There is a quick reference for Racket available from the course webpage. You may wish to have a look if you’re not familiar with the language.
2 Honor Code
Every homework assignment you hand in must begin with the following definition (taken from the Provost’s website; see that for a more detailed explanation of these points):
(define eight-principles (list "Know your rights." "Acknowledge your sources." "Protect your work." "Avoid suspicion." "Do your own work." "Never falsify a record or permit another person to do so." "Never fabricate data, citations, or experimental results." "Always tell the truth when discussing your work with your instructor."))
If the definition is not present, you receive no credit for the assignment.
3 Trees
The following Tree datatype describes a variant of binary trees. Such trees may have two kinds of internal nodes, one with one color (a string), and one with two colors. Nodes with two colors are considered to be of both their colors; i.e., a node that has both the colors "red" and "blue" counts both as a "red" node and as a "blue" node. The leaves of these trees carry an integer value (positive or negative).
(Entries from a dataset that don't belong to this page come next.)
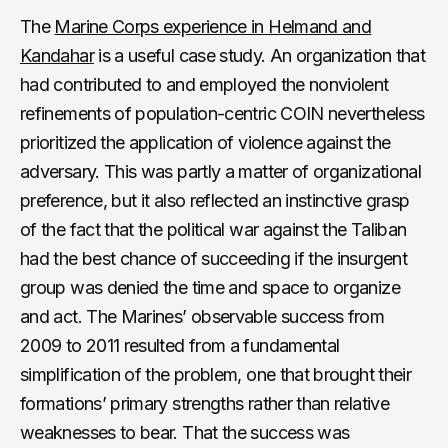
The
Marine Corps experience in Helmand and
Kandahar
is a useful case study. An organization that
had contributed to and employed the nonviolent
refinements of population-centric COIN nevertheless
prioritized the application of violence against the
adversary. This was partly a matter of organizational
preference, but it also reflected an instinctive grasp
of the fact that the political war against the Taliban
had the best chance of succeeding if the insurgent
group was denied the time and space to organize
and act. The Marines’ observable success from
2009 to 2011 resulted from a fundamental
simplification of the problem, one that brought their
formations’ primary strengths rather than relative
weaknesses to bear. That the success was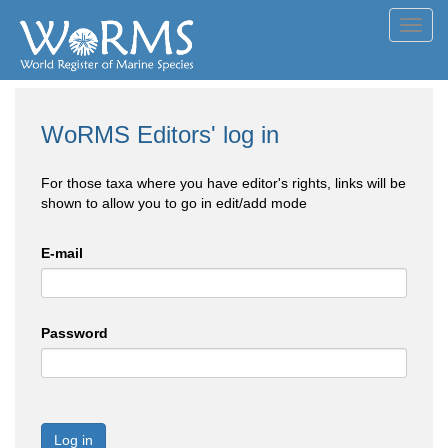
Toggl
navig
WoRMS Editors' log in
For those taxa where you have editor's rights, links will be
shown to allow you to go in edit/add mode
E-mail
Password
Log in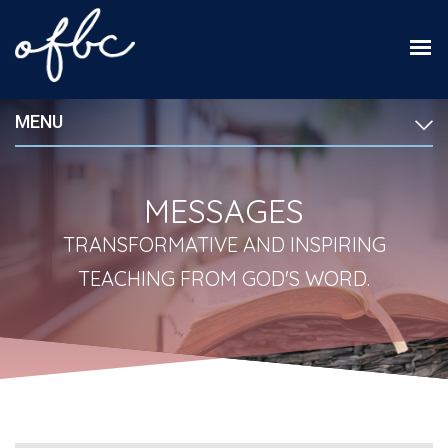
MENU
MESSAGES
TRANSFORMATIVE AND INSPIRING
TEACHING FROM GOD'S WORD.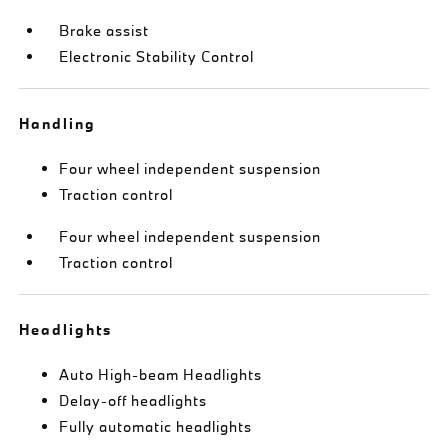
Brake assist
Electronic Stability Control
Handling
Four wheel independent suspension
Traction control
Four wheel independent suspension
Traction control
Headlights
Auto High-beam Headlights
Delay-off headlights
Fully automatic headlights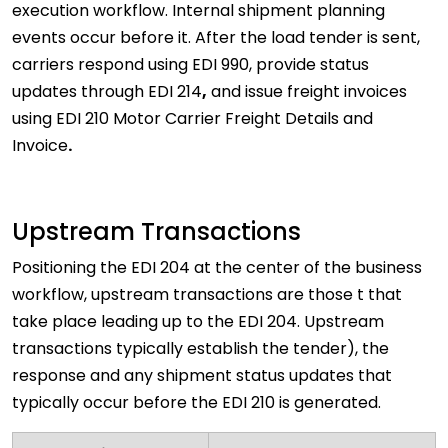
execution workflow. Internal shipment planning
events occur before it. After the load tender is sent,
carriers respond using EDI 990, provide status
updates through EDI 214
,
and issue freight invoices
using EDI 210 Motor Carrier Freight Details and
Invoice
.
Upstream Transactions
Positioning the EDI 204 at the center of the business
workflow, upstream transactions are those t that
take place leading up to the EDI 204. Upstream
transactions typically establish the tender), the
response and any shipment status updates that
typically occur before the EDI 210 is generated.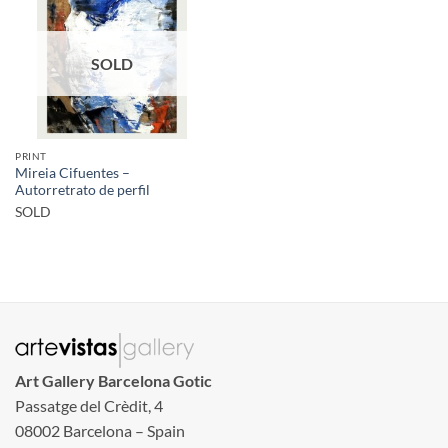
SOLD
PRINT
Mireia Cifuentes –
Autorretrato de perfil
SOLD
Art Gallery Barcelona Gotic
Passatge del Crèdit, 4
08002 Barcelona – Spain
(define-type Tree [one-color-node (color string?) (left-child Tree?) (right-child Tree?)] [two-color-node (color1 string?) (color2 string?) (left-child Tree?) (right-child Tree?)] [leaf (value integer?)])
4 Search
Implement a contains? function that takes a Tree as its first argument and a color (string) as its second. contains? should return #t if the given tree contains a node of the given color, and return #f otherwise.
Every problem must come with an appropriate set of test cases. At a minimum the test cases must cover every branch in each function you write. Here’s two to get you started:
(test (contains? (one-color-node "blue" (leaf 1) (leaf 4)) "blue") #t) (test (contains? (one-color-node "blue" (leaf 1) (leaf 4)) "red") #f)
5 Counting Colors
Implement a count-colors function, which takes a Tree as argument and returns the number of distinct colors that appear in the tree.
Hint: you may want to take a look at the remove-duplicates or member functions.
6 Monochromatic Trees
Monochromatic trees are trees that contain (at most) a single color. Trees that consist of a single leaf are trivially monochromatic.
Implement a monochromatic? function, which takes a Tree as argument and returns #t if the tree is monochromatic, and returns #f otherwise.
7 Color-Based Summing
Implement a colored-sum function which takes a Tree and a color, and returns the sum of the values at all the leaves which have a node of the given color anywhere above (i.e., closer to the root) them in the tree.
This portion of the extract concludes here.